April 30 marks the 30th anniversary of the end of the war in Vietnam. The veterans of that war are graying. Yet the conflict that claimed the lives of over 58,000 American servicemen is still a vivid part of our national story - a story whose meaning and message continues to be controversial today. VOA's Adam Phillips sampled some opinions during a recent visit to the Vietnam Memorial on the National Mall in Washington D.C..

At barely 9 o'clock one recent sunny morning, scores of solemn tourists were already touching the names engraved on the granite face of the Vietnam Memorial. It commemorates the casualties of an era long before any of the students in Michael Sikes' high school tour group were born.

"We just arrived with our kids here," said Mr. Sikes, who was only 6 years old himself in 1975, when the conflict ended. "I was told by our guide that the average [age] of the soldiers [was] about 18, and I was just astonished that such young people were sent off to battle." Mr. Sikes was silent for a moment, then added, "They knew very little about life, and here they were thrown into the middle of a war where they could possibly lose their life. They might not even know about why they are fighting, and here they are laying that life on the line."

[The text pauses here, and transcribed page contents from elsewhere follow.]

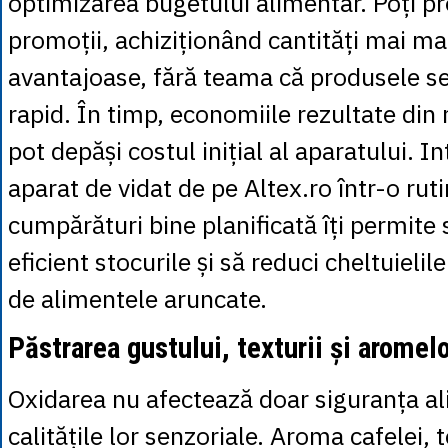
optimizarea bugetului alimentar. Poți pro
promoții, achiziționând cantități mai mar
avantajoase, fără teama că produsele se
rapid. În timp, economiile rezultate din 
pot depăși costul inițial al aparatului. I
aparat de vidat de pe Altex.ro într-o rut
cumpărături bine planificată îți permite
eficient stocurile și să reduci cheltuielil
de alimentele aruncate.
Păstrarea gustului, texturii și aromel
Oxidarea nu afectează doar siguranța ali
calitățile lor senzoriale. Aroma cafelei, 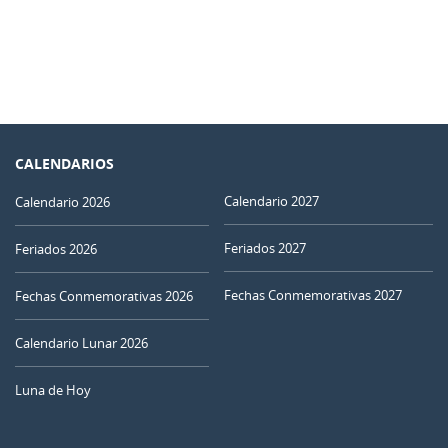
CALENDARIOS
Calendario 2027
Calendario 2026
Feriados 2027
Feriados 2026
Fechas Conmemorativas 2027
Fechas Conmemorativas 2026
Calendario Lunar 2026
Luna de Hoy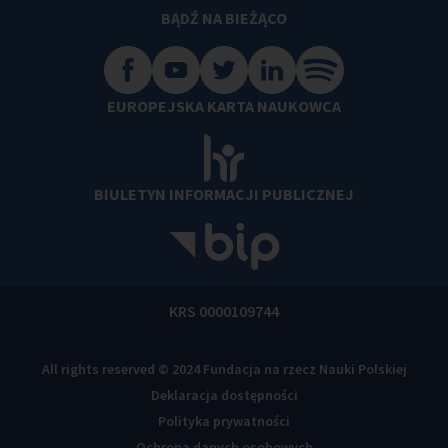
BĄDŹ NA BIEŻĄCO
EUROPEJSKA KARTA NAUKOWCA
BIULETYN INFORMACJI PUBLICZNEJ
KRS 0000109744
All rights reserved © 2024 Fundacja na rzecz Nauki Polskiej
Deklaracja dostępności
Polityka prywatności
Ochrona danych osobowych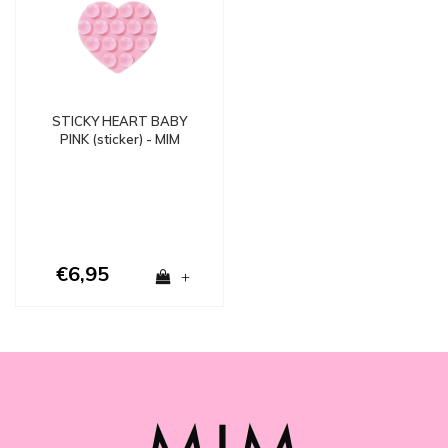
STICKY HEART BABY
PINK (sticker) - MIM
€6,95
+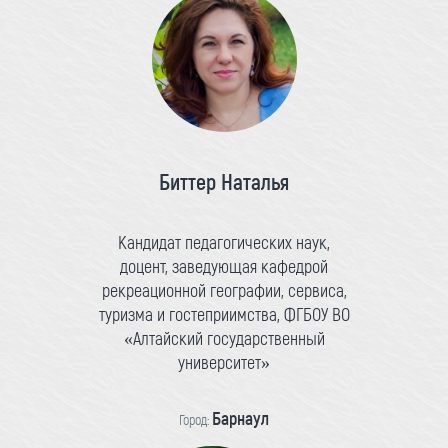
Биттер Наталья
Кандидат педагогических наук,
доцент, заведующая кафедрой
рекреационной географии, сервиса,
туризма и гостеприимства, ФГБОУ ВО
«Алтайский государственный
университет»
Барнаул
Город: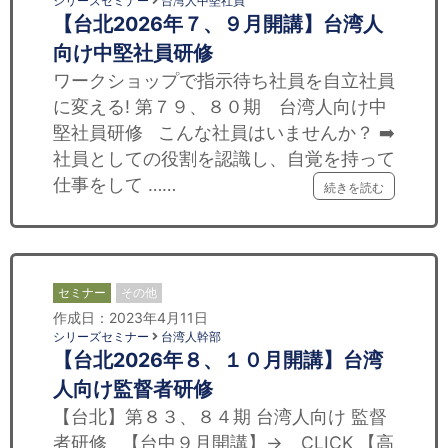
シリーズセミナー
台湾人中堅社員
【台北2026年７、９月開講】台湾人
向け中堅社員研修
ワークショップで指示待ち社員を自立社員
に変える! 第７９、８０期 台湾人向け中
堅社員研修 こんな社員はいませんか？ ➡️
社員としての役割を認識し、自覚を持って
仕事をして ……
続きを読む
セミナー
その他
作成日：2023年4月11日
シリーズセミナー
台湾人幹部
【台北2026年８、１０月開講】台湾
人向け監督者研修
【台北】第８３、８４期 台湾人向け 監督
者研修 【台中９月開講】→ CLICK 【高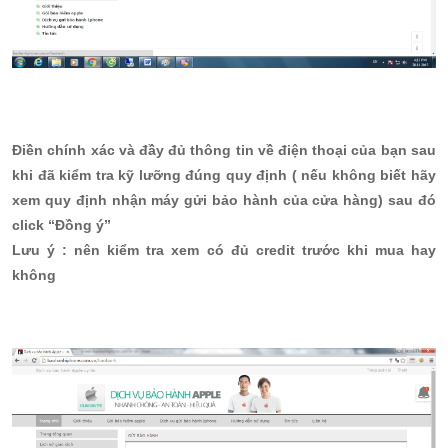
Điền chính xác và đầy đủ thông tin về điện thoại của bạn sau
khi đã kiểm tra kỹ lưỡng đúng quy định ( nếu không biết hãy
xem quy định nhận máy gửi bảo hành của cửa hàng) sau đó
click “Đồng ý”
Lưu ý : nên kiểm tra xem có đủ credit trước khi mua hay
không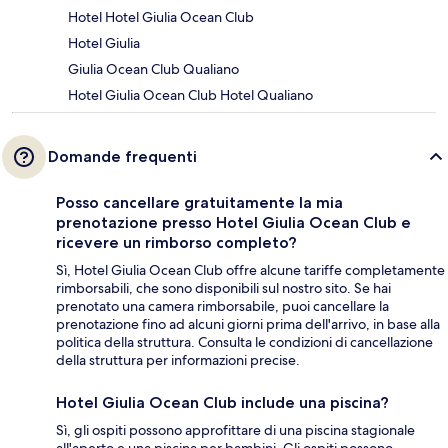
Hotel Hotel Giulia Ocean Club
Hotel Giulia
Giulia Ocean Club Qualiano
Hotel Giulia Ocean Club Hotel Qualiano
Domande frequenti
Posso cancellare gratuitamente la mia
prenotazione presso Hotel Giulia Ocean Club e
ricevere un rimborso completo?
Sì, Hotel Giulia Ocean Club offre alcune tariffe completamente
rimborsabili, che sono disponibili sul nostro sito. Se hai
prenotato una camera rimborsabile, puoi cancellare la
prenotazione fino ad alcuni giorni prima dell'arrivo, in base alla
politica della struttura. Consulta le condizioni di cancellazione
della struttura per informazioni precise.
Hotel Giulia Ocean Club include una piscina?
Sì, gli ospiti possono approfittare di una piscina stagionale
all'aperto e una piscina per bambini. Gli ospiti possono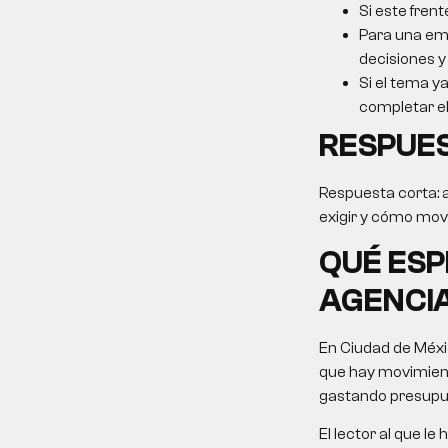
Si este frent
Para una emp
decisiones y
Si el tema ya
completar el 
RESPUE
Respuesta corta:
exigir y cómo mover
QUÉ ES
AGENCIA
En Ciudad de Méxi
que hay movimient
gastando presupu
El lector al que 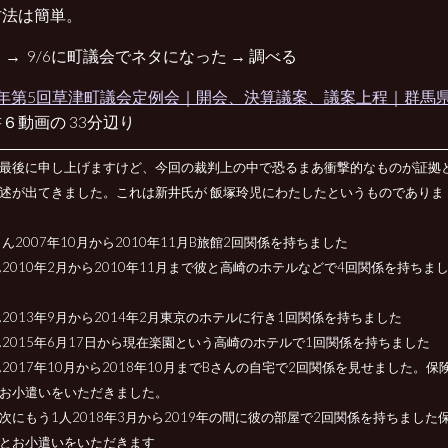
方法は簡単。
 → 9/6に町議会でネタになった → 調べる
3年第5回草津町議会定例会｜開会、決算議案、議案上程｜群馬
６動画の 33分辺り
最後に申し上げますけど、今回の裁判上の中で恐るまあ衝撃的なものが証拠
述が出てきました。これは新井氏が 飯塚玲児にわたしたというものでありま
さん2007年10月から2010年11月B旅館2回関係を持ちました
ん2010年2月から2010年11月まで彼と高崎のホテルなどで4回関係を持ちま
ん2013年9月から2014年2月東京のホテルに行き1回関係を持ちました
ん2015年6月17日から現在楽園という高崎のホテルで1回関係を持ちました
ん2017年10月から2018年10月までBさんの自宅で2回関係を見せました。保
お小遣いをいただきました。
次にもう1人2018年3月から2019年の間に彼の部屋で2回関係を持ちました
とお小遣いをいただきます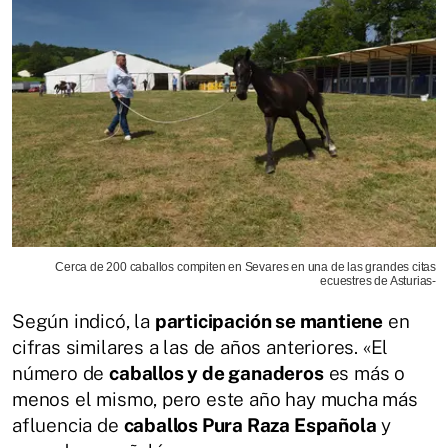
Cerca de 200 caballos compiten en Sevares en una de las grandes citas
ecuestres de Asturias-
Según indicó, la
participación se mantiene
en
cifras similares a las de años anteriores. «El
número de
caballos y de ganaderos
es más o
menos el mismo, pero este año hay mucha más
afluencia de
caballos Pura Raza Española
y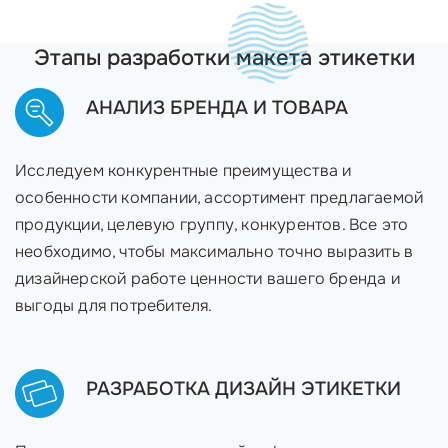
Этапы разработки макета этикетки
АНАЛИЗ БРЕНДА И ТОВАРА
Исследуем конкурентные преимущества и
особенности компании, ассортимент предлагаемой
продукции, целевую группу, конкурентов. Все это
необходимо, чтобы максимально точно выразить в
дизайнерской работе ценности вашего бренда и
выгоды для потребителя.
РАЗРАБОТКА ДИЗАЙН ЭТИКЕТКИ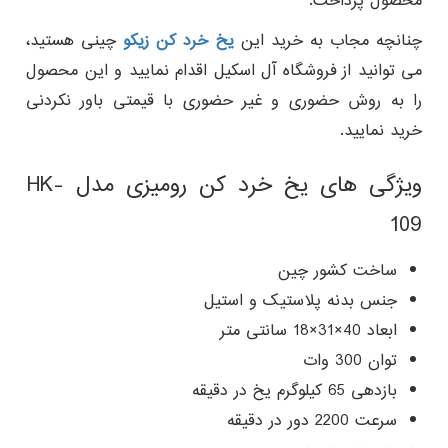
محصول پرداخت.
چنانچه مجاب به خرید این
یخ خرد کن زیکو
چینی هستید،
می توانید از فروشگاه آل اسکیل اقدام نمایید و این محصول
را به روش حضوری و غیر حضوری با قیمتی باور نکردنی
خرید نمایید.
ویژگی های یخ خرد کن رومیزی مدل HK-
109
ساخت کشور چین
جنس بدنه پلاستیک و استیل
ابعاد 40×31×18 سانتی متر
توان 300 وات
بازدهی 65 کیلوگرم یخ در دقیقه
سرعت 2200 دور در دقیقه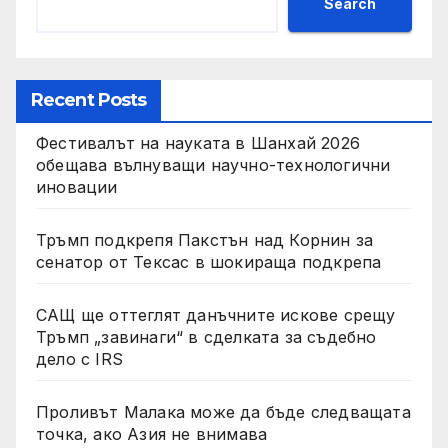
Search
Recent Posts
Фестивалът на науката в Шанхай 2026
обещава вълнуващи научно-технологични
иновации
Тръмп подкрепя Пакстън над Корнин за
сенатор от Тексас в шокираща подкрепа
САЩ ще оттеглят данъчните искове срещу
Тръмп „завинаги“ в сделката за съдебно
дело с IRS
Проливът Малака може да бъде следващата
точка, ако Азия не внимава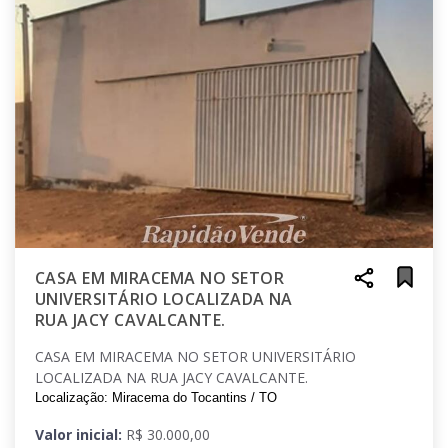
CASA EM MIRACEMA NO SETOR
UNIVERSITÁRIO LOCALIZADA NA
RUA JACY CAVALCANTE.
CASA EM MIRACEMA NO SETOR UNIVERSITÁRIO
LOCALIZADA NA RUA JACY CAVALCANTE.
Localização: Miracema do Tocantins / TO
Valor inicial:
R$ 30.000,00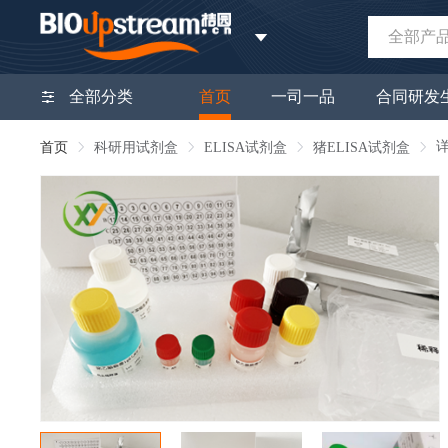
全部产
全部分类
首页
一司一品
合同研发
首页
科研用试剂盒
ELISA试剂盒
猪ELISA试剂盒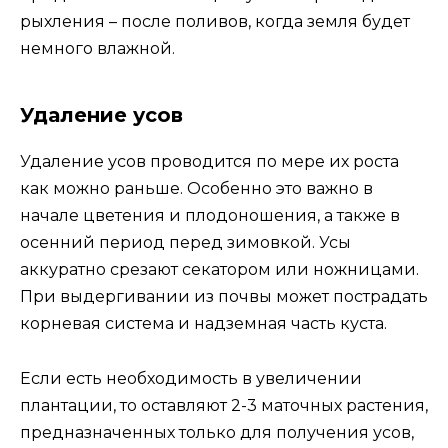
рыхления – после поливов, когда земля будет
немного влажной.
Удаление усов
Удаление усов проводится по мере их роста
как можно раньше. Особенно это важно в
начале цветения и плодоношения, а также в
осенний период перед зимовкой. Усы
аккуратно срезают секатором или ножницами.
При выдергивании из почвы может пострадать
корневая система и надземная часть куста.
Если есть необходимость в увеличении
плантации, то оставляют 2-3 маточных растения,
предназначенных только для получения усов,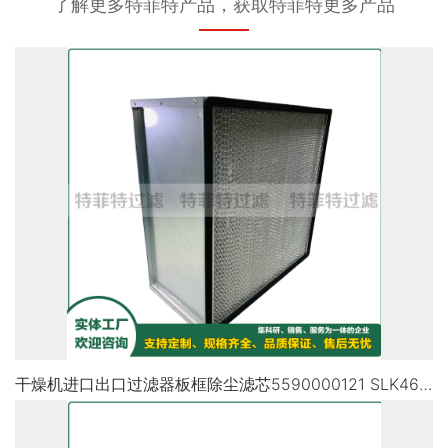
了解更多特菲特产品，获取特菲特更多产品
干燥机进口出口过滤器板框除尘滤芯5590000121 SLK46857 SC90160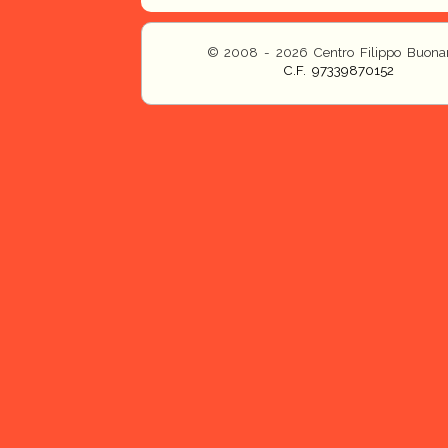
© 2008 - 2026 Centro Filippo Buonar
C.F. 97339870152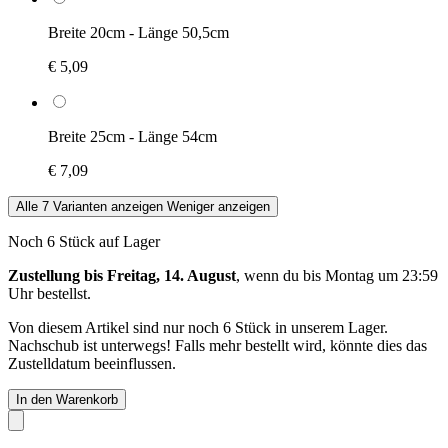
Breite 20cm - Länge 50,5cm
€ 5,09
Breite 25cm - Länge 54cm
€ 7,09
Alle 7 Varianten anzeigen
Weniger anzeigen
Noch 6 Stück auf Lager
Zustellung bis Freitag, 14. August
, wenn du bis
Montag um 23:59
Uhr
bestellst.
Von diesem Artikel sind nur noch 6 Stück in unserem Lager.
Nachschub ist unterwegs! Falls mehr bestellt wird, könnte dies das
Zustelldatum beeinflussen.
In den Warenkorb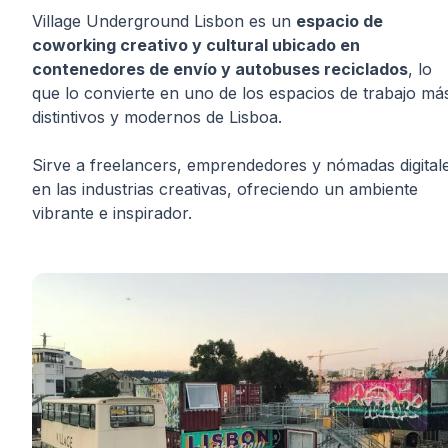
Village Underground Lisbon es un
espacio de
coworking creativo y cultural ubicado en
contenedores de envío y autobuses reciclados
, lo
que lo convierte en uno de los espacios de trabajo má
distintivos y modernos de Lisboa.
Sirve a freelancers, emprendedores y nómadas digital
en las industrias creativas, ofreciendo un ambiente
vibrante e inspirador.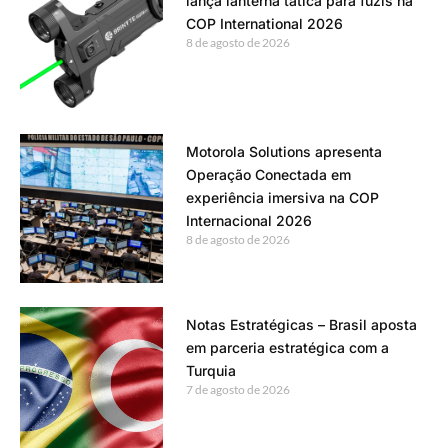
lança lanterna tática para fuzis na
COP International 2026
8 de agosto de 2026
Motorola Solutions apresenta
Operação Conectada em
experiência imersiva na COP
Internacional 2026
8 de agosto de 2026
Notas Estratégicas – Brasil aposta
em parceria estratégica com a
Turquia
7 de agosto de 2026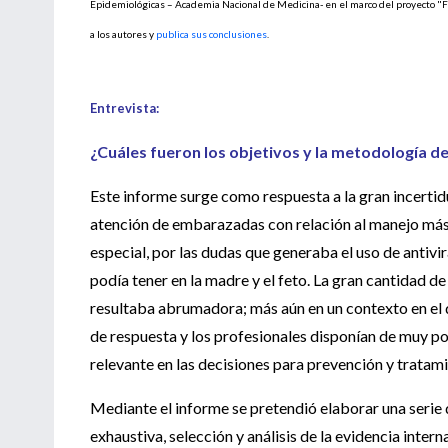
Epidemiológicas – Academia Nacional de Medicina- en el marco del proyecto "Fu
a los autores y
publica sus conclusiones
.
Entrevista:
¿Cuáles fueron los objetivos y la metodología de
Este informe surge como respuesta a la gran incertid
atención de embarazadas con relación al manejo más
especial, por las dudas que generaba el uso de antivi
podía tener en la madre y el feto. La gran cantidad 
resultaba abrumadora; más aún en un contexto en el 
de respuesta y los profesionales disponían de muy po
relevante en las decisiones para prevención y tratami
Mediante el informe se pretendió elaborar una serie
exhaustiva, selección y análisis de la evidencia inte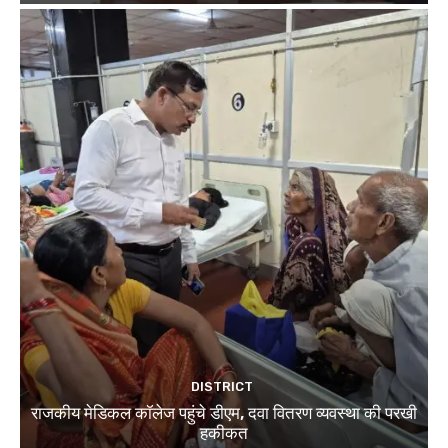
DISTRICT
राजकीय मेडिकल कॉलेज पहुंचे डीएम, दवा वितरण व्यवस्था की परखी
हकीकत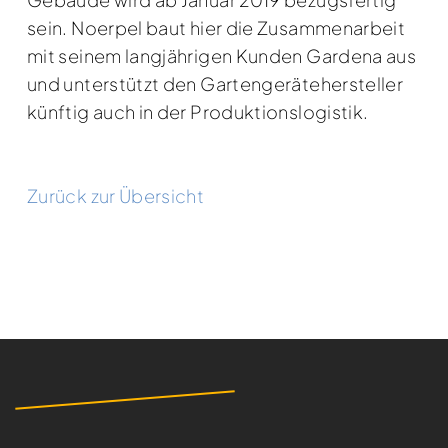
sein. Noerpel baut hier die Zusammenarbeit
mit seinem langjährigen Kunden Gardena aus
und unterstützt den Gartengerätehersteller
künftig auch in der Produktionslogistik.
Zurück zur Übersicht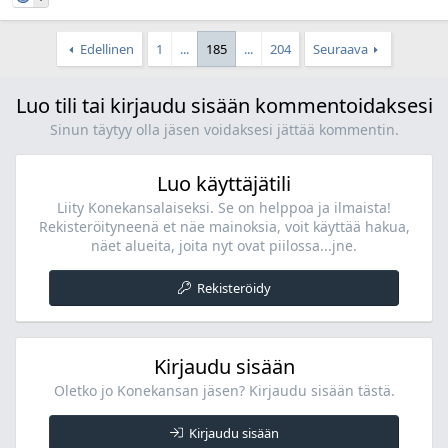
Edellinen
1
...
185
...
204
Seuraava
Luo tili tai kirjaudu sisään kommentoidaksesi
Sinun täytyy olla jäsen voidaksesi jättää kommentin.
Luo käyttäjätili
Liity Konekansalaiseksi. Se on helppoa ja ilmaista!
Rekisteröityneenä et näe mainoksia, voit käyttää hakua,
näet alueita, joita nyt ovat piilossa...jne.
Rekisteröidy
Kirjaudu sisään
Oletko jo Konekansan jäsen? Kirjaudu sisään tästä.
Kirjaudu sisään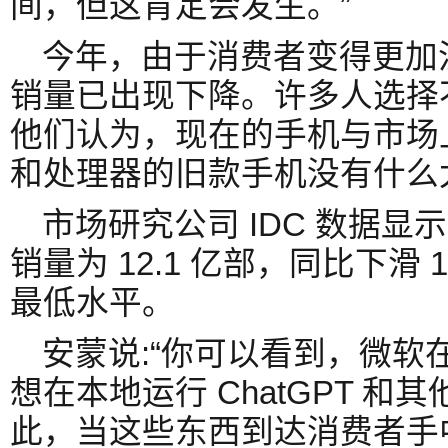
间，但这肯定会发生。”
今年，由于消费者变得更加
销量已出现下降。许多人选择
他们认为，现在的手机与市场
和处理器的旧款手机没有什么
市场研究公司 IDC 数据显示
销量为 12.1 亿部，同比下滑 1
最低水平。
安蒙说:“你可以看到，微软在
想在本地运行 ChatGPT 
此，当这些东西到达消费者手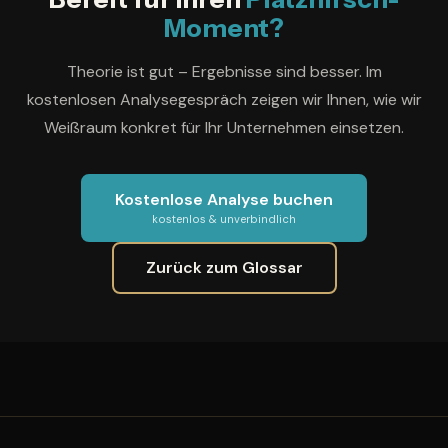
Moment?
Theorie ist gut – Ergebnisse sind besser. Im
kostenlosen Analysegespräch zeigen wir Ihnen, wie wir
Weißraum konkret für Ihr Unternehmen einsetzen.
Kostenlose Analyse buchen
kostenlos & unverbindlich
Zurück zum Glossar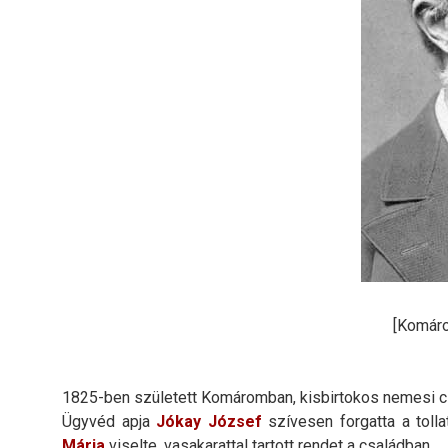
[Komáro
1825-ben született Komáromban, kisbirtokos nemesi c
Ügyvéd apja
Jókay József
szívesen forgatta a tollat
Mária
viselte, vasakarattal tartott rendet a családban.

Pam Gofrin of Alameda California, a parent who was accompanying another class trip, protested the war in Vietnam while it raged. Yet today Ms. Gofrin is more sympathetic with the foreign policies that sent American soldiers to fight. "We brought a lot of junior high school children here so that they might experience part of history," she said, "and [learn] how we were fighting for the freedom of the South Vietnamese against communism. And hopefully, they can interpret that as our country helping another country fight for their freedoms."

That's not how a tour guide named Tom saw the war when he first arrived in the U.S. during the mid-1960s as an immigrant from India. "I was not at all for the war," he said. "It was one of those tragic experiences in American history that split the nation … and still the wound is there. And this memorial is very private, very personal and very emotional for that reason. I am kind of unbalanced when I come here, even though I have come here hundreds of times." He conceded that it's been a long time since the war was over, but added, "The legacy of the war is still there. The intensity of the feeling has not died."

For many Vietnam-era veterans, memories of the war remain both intense -- and fresh. A young visitor named "Mizrak" told a reporter about a veteran she has become friends with. "He just told me stories about it and how horrible it was and the nightmares he still has from it," she said. One of those stories was about a child that was shot by a friend of his. "[The child] was approaching them with a basket of what they thought might have been fruit," Mizrak shuddered, recounting the veteran's story, "but they weren't sure if it had grenades in it. And so they had to kill the child."

To this day, tears are freely shed over the war in Vietnam. A Michigan visitor named Beth was openly weeping - for those who lived as well as those who died. "I guess as a mother you look at all the names and you think of all the mothers who lost their sons. And it's so sad!," she sobbed. "You always think of the poor people who died, but [if] you think of the parents who go through raising all their sons and then they lose them. And they have to live with that."